Microsoft Corp says it’s seen the light and is abandoning the remote procedure call underpinnings to the COM+ component object model in favor of a message passing approach based on XML. It says that by exposing object services as XML, developers can use them through their existing skill-sets, and data interoperability with other systems will be opened up. The messaging paradigm is the way for scalable, de-centralized autonomous systems that are open and internet friendly said Microsoft’s Paul Maritz, group VP of Microsoft developer relations. He said that Microsoft wants to establish a set of loosely-coupled, message-oriented web services not limited to a single programming model or language.

The old sea of object vision is not going to happen, said Maritz, taking a swipe at Sun’s Jini, which is based on remote method invocation, and also at the Object Management Group’s now somewhat elderly Corba services. Maritz admitted that Microsoft’s own DCom technology fits into the same category. Jini, he said, required one language, one runtime, and a closed communications method whereby all the machines participating need to have the right runtimes – in the same versions – to work together.
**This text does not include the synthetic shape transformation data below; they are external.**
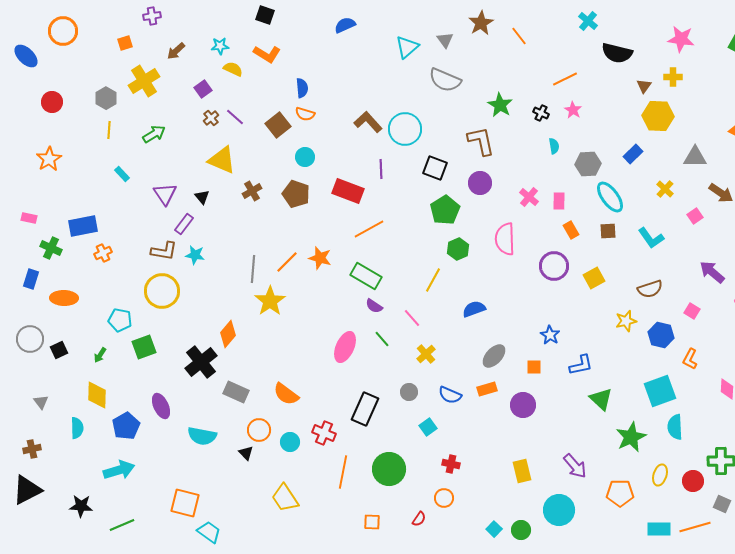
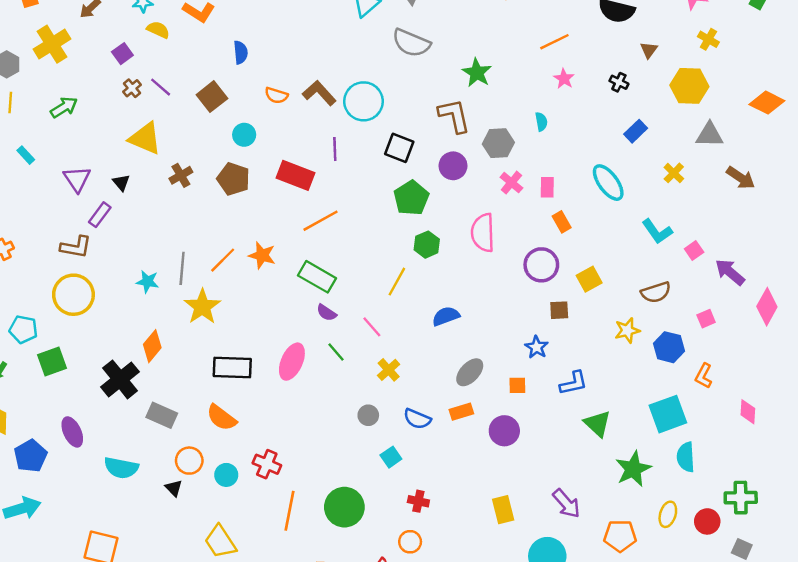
yellow cross: (673, 77) -> (708, 39), moved, turned 30
black cross: (541, 113) -> (619, 82), moved
orange semicircle: (305, 114) -> (276, 95), moved
yellow hexagon: (658, 116) -> (689, 86), moved
gray hexagon: (588, 164) -> (498, 143), moved
pink square: (695, 216) -> (694, 251), moved
brown square: (608, 231) -> (559, 310), moved
cyan star: (195, 255) -> (147, 282), moved
pink square: (692, 311) -> (706, 319), turned 35
black rectangle: (365, 409) -> (232, 368), moved, turned 68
We’re doing deep replumbing of COM so that objects interact via XML, said Maritz, others have used an XML parser and a standard schemas to deal with the messages – we’re making that native. Microsoft is working on additional protocols in XML tags to provide additional information, such as timing, error handling and security, he said. For some time, Microsoft has been developing support for XML-based RPC through SOAP – The Simple Object Access Protocol – now on version 0.9. SOAP defines a simple, extensible message format in standard XML, providing a way to send XML messages over HTTP. It is currently soliciting industry feedback over the specification. UserLand Software Inc, and DevelopMentor Inc are co-developers. The spec was released on Monday, and can be found at http://www.xmlrpc.com.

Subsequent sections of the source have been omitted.